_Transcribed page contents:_
Content starts

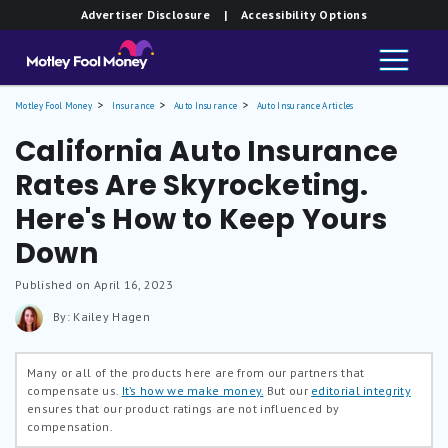
Advertiser Disclosure
| Accessibility Options
Motley Fool Money
Insurance
Auto Insurance
Auto Insurance Articles
California Auto Insurance
Rates Are Skyrocketing.
Here's How to Keep Yours
Down
Published on April 16, 2023
By: Kailey Hagen
Many or all of the products here are from our partners that
compensate us.
It’s how we make money.
But our
editorial integrity
ensures that our product ratings are not influenced by
compensation.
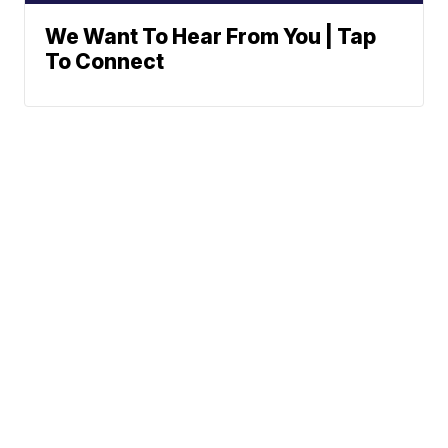
We Want To Hear From You | Tap
To Connect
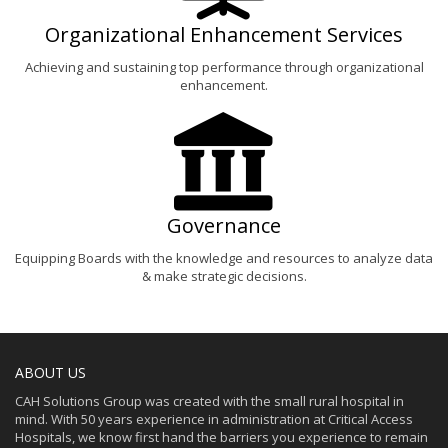
Organizational Enhancement Services
Achieving and sustaining top performance through organizational
enhancement.
Governance
Equipping Boards with the knowledge and resources to analyze data
& make strategic decisions.
ABOUT US
CAH Solutions Group was created with the small rural hospital in
mind. With 50 years experience in administration at Critical Access
Hospitals, we know first hand the barriers you experience to remain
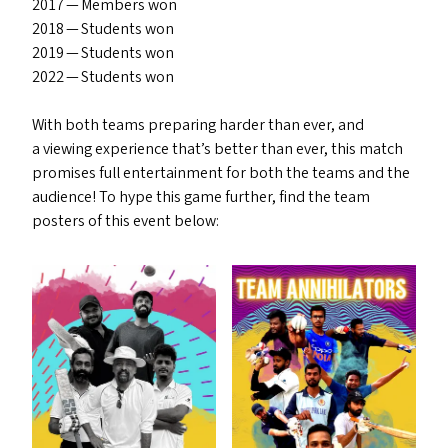
2017 — Members won
2018 — Students won
2019 — Students won
2022 — Students won
With both teams preparing harder than ever, and
a viewing experience that’s better than ever, this match
promises full entertainment for both the teams and the
audience! To hype this game further, find the team
posters of this event below:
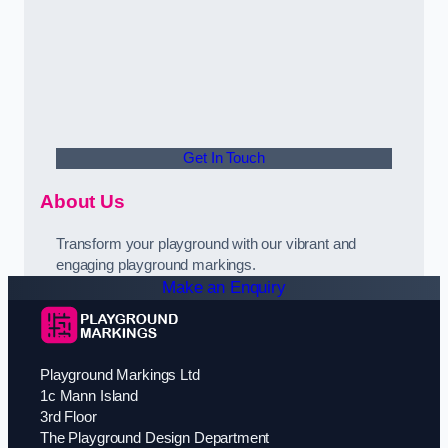
Get In Touch
About Us
Transform your playground with our vibrant and
engaging playground markings.
Make an Enquiry
Playground Markings Ltd
1c Mann Island
3rd Floor
The Playground Design Department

Content ends

_What this task involves:_
Without copying any picture, write out the entries exactly.

_Completed task:_
Advertiser Disclosure
| Accessibility Options
Motley Fool Money
Insurance
Auto Insurance
Auto Insurance Articles
California Auto Insurance
Rates Are Skyrocketing.
Here's How to Keep Yours
Down
Published on April 16, 2023
By: Kailey Hagen
Many or all of the products here are from our partners that
compensate us.
It’s how we make money.
But our
editorial integrity
ensures that our product ratings are not influenced by
compensation.
We Want To Hear From You | Tap
To Connect
Organizational Enhancement Services
Achieving and sustaining top performance through organizational
enhancement.
Governance
Equipping Boards with the knowledge and resources to analyze data
& make strategic decisions.
ABOUT US
CAH Solutions Group was created with the small rural hospital in
mind. With 50 years experience in administration at Critical Access
Hospitals, we know first hand the barriers you experience to remain
2017 — Members won
2018 — Students won
2019 — Students won
2022 — Students won
With both teams preparing harder than ever, and
a viewing experience that’s better than ever, this match
promises full entertainment for both the teams and the
audience! To hype this game further, find the team
posters of this event below:
Get In Touch
About Us
Transform your playground with our vibrant and
engaging playground markings.
Make an Enquiry
Playground Markings Ltd
1c Mann Island
3rd Floor
The Playground Design Department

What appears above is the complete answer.